YouTube Videos

A Simple Neural Network
KotlinConf 2018 - Mathematical Modeling
Creating a Sudoku Solver from Scratch
Traveling Salesman Problem
Text Categorization w/ Naive Bayes
Monty Hall Problem
Solving World's Hardest Sudoku

Friday, February 19, 2016

RxJava - Maximizing Parallelization

Earlier I posted an entry about achieving parallelization with RxJava. But I have learned a few things from experiments and the RxJava devs to maximize parallelization and get better performance. This post is going to focus on computation parallelization and not really IO. Computation is where you really have to constrain the number of threads you use, and roughly you get the best performance accounting for the number of cores your computer has.

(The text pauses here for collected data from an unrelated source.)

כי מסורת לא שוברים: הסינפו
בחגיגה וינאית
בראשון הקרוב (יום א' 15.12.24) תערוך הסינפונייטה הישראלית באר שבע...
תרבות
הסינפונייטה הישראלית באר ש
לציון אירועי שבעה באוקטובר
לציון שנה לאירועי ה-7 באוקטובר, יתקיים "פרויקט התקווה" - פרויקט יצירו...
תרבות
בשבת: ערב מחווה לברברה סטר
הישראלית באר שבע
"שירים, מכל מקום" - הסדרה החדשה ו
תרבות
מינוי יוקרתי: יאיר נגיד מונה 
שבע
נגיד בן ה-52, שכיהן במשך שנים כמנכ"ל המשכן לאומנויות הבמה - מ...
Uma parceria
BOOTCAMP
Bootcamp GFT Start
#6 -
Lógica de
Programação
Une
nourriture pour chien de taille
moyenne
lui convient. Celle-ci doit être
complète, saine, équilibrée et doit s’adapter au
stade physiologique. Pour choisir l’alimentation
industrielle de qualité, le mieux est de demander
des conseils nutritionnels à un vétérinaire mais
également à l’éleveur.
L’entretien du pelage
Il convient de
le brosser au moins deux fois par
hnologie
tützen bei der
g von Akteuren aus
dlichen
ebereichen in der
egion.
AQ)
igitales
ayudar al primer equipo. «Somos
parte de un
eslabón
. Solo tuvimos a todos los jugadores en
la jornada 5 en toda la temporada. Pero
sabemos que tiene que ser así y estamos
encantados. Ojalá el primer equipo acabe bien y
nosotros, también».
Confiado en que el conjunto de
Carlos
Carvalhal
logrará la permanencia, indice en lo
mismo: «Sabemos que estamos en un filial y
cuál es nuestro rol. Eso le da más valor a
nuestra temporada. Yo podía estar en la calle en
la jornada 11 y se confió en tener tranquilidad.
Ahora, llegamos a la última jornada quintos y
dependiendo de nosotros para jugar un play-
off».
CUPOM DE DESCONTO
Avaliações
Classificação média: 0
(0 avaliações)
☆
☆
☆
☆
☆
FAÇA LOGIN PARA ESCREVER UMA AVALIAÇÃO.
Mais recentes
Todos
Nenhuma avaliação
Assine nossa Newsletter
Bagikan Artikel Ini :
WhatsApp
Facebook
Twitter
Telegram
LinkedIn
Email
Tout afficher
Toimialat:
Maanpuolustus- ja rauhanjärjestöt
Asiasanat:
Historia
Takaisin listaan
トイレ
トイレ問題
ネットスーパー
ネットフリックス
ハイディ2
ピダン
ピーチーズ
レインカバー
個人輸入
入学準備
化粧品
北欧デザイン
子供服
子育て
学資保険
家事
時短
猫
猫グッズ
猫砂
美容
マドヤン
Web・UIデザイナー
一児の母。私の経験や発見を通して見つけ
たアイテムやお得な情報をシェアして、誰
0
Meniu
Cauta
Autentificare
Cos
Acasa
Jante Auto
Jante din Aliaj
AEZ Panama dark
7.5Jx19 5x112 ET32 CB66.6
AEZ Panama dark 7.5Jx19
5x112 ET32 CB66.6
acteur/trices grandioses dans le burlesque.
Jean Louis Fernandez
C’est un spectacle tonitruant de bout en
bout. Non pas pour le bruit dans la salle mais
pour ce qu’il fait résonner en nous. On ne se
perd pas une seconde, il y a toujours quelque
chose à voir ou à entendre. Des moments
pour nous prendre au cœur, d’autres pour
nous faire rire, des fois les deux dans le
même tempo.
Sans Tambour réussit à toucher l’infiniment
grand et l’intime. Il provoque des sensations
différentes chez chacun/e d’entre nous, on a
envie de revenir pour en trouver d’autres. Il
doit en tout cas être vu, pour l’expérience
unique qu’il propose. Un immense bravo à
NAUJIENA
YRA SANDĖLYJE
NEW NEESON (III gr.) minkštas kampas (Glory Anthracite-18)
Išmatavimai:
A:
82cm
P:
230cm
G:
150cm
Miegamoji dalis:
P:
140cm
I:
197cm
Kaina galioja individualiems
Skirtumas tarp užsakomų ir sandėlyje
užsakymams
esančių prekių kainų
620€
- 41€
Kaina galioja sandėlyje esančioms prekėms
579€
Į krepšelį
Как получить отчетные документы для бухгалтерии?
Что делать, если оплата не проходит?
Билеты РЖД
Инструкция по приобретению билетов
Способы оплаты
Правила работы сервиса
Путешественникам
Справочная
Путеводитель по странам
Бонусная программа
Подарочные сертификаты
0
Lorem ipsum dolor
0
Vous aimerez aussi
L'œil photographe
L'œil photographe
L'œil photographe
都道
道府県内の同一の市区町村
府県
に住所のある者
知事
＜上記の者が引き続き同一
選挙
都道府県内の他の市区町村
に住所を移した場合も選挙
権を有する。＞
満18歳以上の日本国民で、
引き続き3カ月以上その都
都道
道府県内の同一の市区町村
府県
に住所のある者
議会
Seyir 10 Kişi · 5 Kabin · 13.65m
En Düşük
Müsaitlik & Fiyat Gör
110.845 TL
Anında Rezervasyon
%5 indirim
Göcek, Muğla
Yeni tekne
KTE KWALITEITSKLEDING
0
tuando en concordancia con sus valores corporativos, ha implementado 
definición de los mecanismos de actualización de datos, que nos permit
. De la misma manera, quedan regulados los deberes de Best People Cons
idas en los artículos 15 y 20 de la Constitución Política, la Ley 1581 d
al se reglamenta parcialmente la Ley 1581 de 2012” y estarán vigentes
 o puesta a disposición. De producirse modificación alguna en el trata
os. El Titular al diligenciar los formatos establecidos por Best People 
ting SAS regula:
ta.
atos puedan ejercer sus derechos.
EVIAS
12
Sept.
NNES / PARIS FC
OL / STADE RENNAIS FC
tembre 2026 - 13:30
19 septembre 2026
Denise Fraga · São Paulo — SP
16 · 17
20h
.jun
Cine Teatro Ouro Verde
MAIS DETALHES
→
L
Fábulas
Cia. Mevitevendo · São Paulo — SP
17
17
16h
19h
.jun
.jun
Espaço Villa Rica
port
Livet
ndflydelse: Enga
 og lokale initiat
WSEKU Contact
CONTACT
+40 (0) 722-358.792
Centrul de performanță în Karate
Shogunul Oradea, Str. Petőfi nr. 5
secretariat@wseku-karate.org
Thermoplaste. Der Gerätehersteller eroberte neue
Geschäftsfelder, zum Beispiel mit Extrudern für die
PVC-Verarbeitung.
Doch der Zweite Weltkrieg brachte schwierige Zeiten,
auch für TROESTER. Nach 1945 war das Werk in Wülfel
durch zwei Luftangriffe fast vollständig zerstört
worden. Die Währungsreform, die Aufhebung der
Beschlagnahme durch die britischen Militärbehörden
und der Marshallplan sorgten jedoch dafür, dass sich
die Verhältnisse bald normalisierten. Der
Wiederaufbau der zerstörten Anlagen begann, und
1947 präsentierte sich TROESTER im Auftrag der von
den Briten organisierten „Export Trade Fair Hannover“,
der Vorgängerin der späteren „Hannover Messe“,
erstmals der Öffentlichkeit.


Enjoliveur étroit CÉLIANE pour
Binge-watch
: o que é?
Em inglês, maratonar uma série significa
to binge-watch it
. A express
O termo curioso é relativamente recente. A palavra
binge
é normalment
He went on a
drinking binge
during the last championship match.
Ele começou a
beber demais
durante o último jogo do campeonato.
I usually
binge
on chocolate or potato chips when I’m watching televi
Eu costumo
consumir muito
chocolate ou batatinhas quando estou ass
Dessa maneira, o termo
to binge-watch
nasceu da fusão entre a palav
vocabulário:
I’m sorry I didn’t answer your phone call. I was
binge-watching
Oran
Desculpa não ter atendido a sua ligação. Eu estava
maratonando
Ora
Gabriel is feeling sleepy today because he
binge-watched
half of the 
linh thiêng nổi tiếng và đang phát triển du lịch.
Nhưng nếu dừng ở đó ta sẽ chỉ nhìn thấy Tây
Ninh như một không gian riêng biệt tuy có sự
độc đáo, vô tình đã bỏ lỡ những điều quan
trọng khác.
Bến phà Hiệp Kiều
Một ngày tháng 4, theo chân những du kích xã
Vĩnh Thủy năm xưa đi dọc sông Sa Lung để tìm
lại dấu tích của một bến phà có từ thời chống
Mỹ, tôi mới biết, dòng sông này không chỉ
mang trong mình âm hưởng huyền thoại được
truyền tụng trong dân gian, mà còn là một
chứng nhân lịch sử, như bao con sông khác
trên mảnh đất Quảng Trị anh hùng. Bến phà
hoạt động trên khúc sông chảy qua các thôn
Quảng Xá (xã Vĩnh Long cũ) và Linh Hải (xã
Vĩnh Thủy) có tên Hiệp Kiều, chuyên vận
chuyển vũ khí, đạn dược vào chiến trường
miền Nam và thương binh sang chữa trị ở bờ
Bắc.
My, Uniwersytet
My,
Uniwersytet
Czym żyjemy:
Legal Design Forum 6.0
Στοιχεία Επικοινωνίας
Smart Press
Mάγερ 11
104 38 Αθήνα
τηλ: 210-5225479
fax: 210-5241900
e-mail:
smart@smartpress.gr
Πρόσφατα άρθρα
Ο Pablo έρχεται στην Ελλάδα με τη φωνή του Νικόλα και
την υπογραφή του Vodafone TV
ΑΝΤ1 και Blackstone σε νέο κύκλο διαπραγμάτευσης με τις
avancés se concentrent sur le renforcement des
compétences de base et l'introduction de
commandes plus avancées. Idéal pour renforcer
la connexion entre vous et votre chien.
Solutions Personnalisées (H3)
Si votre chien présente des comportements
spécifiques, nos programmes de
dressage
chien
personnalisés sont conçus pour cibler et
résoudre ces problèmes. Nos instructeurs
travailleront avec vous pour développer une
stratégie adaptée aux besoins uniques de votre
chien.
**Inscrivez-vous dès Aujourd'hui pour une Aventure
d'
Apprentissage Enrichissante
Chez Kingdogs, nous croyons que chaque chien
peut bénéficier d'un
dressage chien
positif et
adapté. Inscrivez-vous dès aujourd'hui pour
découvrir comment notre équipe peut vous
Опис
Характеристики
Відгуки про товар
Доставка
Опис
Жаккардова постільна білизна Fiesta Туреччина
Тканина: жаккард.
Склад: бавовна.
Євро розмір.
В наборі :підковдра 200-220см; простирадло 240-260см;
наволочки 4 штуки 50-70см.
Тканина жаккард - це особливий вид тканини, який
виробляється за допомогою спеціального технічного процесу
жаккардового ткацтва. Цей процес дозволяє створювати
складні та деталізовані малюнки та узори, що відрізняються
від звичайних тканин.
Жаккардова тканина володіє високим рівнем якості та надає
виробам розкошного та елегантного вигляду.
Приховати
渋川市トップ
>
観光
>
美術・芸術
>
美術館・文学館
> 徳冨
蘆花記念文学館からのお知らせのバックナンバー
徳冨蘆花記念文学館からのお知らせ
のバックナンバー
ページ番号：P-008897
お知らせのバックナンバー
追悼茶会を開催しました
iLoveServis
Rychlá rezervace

Maximizing Computation with Executors

In my previous article on parallelization, I had a short conversation with David Karnok, the current maintainer of RxJava, in the comments section. I asked him how many threads the computation() Scheduler creates and utilizes. This was his response:
If [your computer has] 8 cores, this will only use 5 of them. If you have 4 cores, two groups will share the same core.
Thinking about this, I began to have many questions. I am not an expert on multithreading, but I read most of Java Concurrency in Practice by Brian Goetz a year or so ago. I recall in Chapter 8, Brian talked about sizing thread pools for computation-intensive tasks. Pragmatically, you can follow this formula to roughly get an optimal number of threads. It's not perfect, but its a simple rule to get well-balanced computation performance.
Nthreads = NCPU + 1
So if you have 4 cores, that means you should have 5 threads. If you have 8 cores, you should have 9 threads. That extra thread is to fill up idle CPU cycles when the other threads get short moments of idleness. You can get this formula dynamically using a simple Java expression.
int threadCt = Runtime.getRuntime().availableProcessors() + 1;
I may be very naive and might be overlooking something. Or maybe the RxJava developers simply had different goals and wanted to keep the number of threads conservative. But I began to suspect Schedulers.computation() was not maximizing parallelization since it was not explicitly designed for it.
Observable.range(1,1000)
.flatMap(i -> Observable.just(i)
    .subscribeOn(Schedulers.computation())
    .map(i2 -> intenseCalculation(i2))
).subscribe(System.out::println)
I was running a process at work in a similar manner as shown above, and the process took 225 seconds to emit all the items and do an intensive calculation on each one in parallel.
I had a hunch and decided to try Goetz’s simple rough formula for calculation thread pool sizing. This means I need to create my own computation ExecutorService, which is basically a thread pool. Fortunately Schedulers has a factory to turn an Executor into a Scheduler easily.
We can create an ExecutorService with a fixed number of threads matching the optimization formula.
int threadCt = Runtime.getRuntime().availableProcessors() + 1;

ExecutorService executor = Executors.newFixedThreadPool(threadCt);
Then we can call Schedulers.from() and pass this executor to it.
int threadCt = Runtime.getRuntime().availableProcessors() + 1;

ExecutorService executor = Executors.newFixedThreadPool(threadCt);
Scheduler scheduler = Schedulers.from(executor);

Observable.range(1,1000)
.flatMap(i -> Observable.just(i)
    .subscribeOn(scheduler)
    .map(i2 -> intenseCalculation(i2))
).subscribe(System.out::println);
One thing we need to add: we need to shutdown() the ExecutorService when we are done with it so the threads are disposed and do not keep the application alive inadvertently. We can simply call this in a finallyDo() somewhere in the chain as shown below.
int threadCt = Runtime.getRuntime().availableProcessors() + 1;

ExecutorService executor = Executors.newFixedThreadPool(threadCt);
Scheduler scheduler = Schedulers.from(executor);

Observable.range(1,1000)
.flatMap(i -> Observable.just(i)
    .subscribeOn(scheduler)
    .map(i2 -> intenseCalculation(i2))
).finallyDo(() -> executor.shutdown())
.subscribe(System.out::println);
Running my process at work on a 4-core machine (so it is running 5 threads), it ran in 92 seconds, a huge difference from 225 seconds. This makes my custom ExecutorService 2.44 times faster than the Schedulers.computation()
Based on what David Karnok said, it seems RxJava maintains a conservative number of computation() threads and/or core utilization. Concluding from my observations and experiments, if you need to do some intensive parallel computation work you might be better off creating your own Scheduler off an ExecutorService with an appropriately fixed pool size.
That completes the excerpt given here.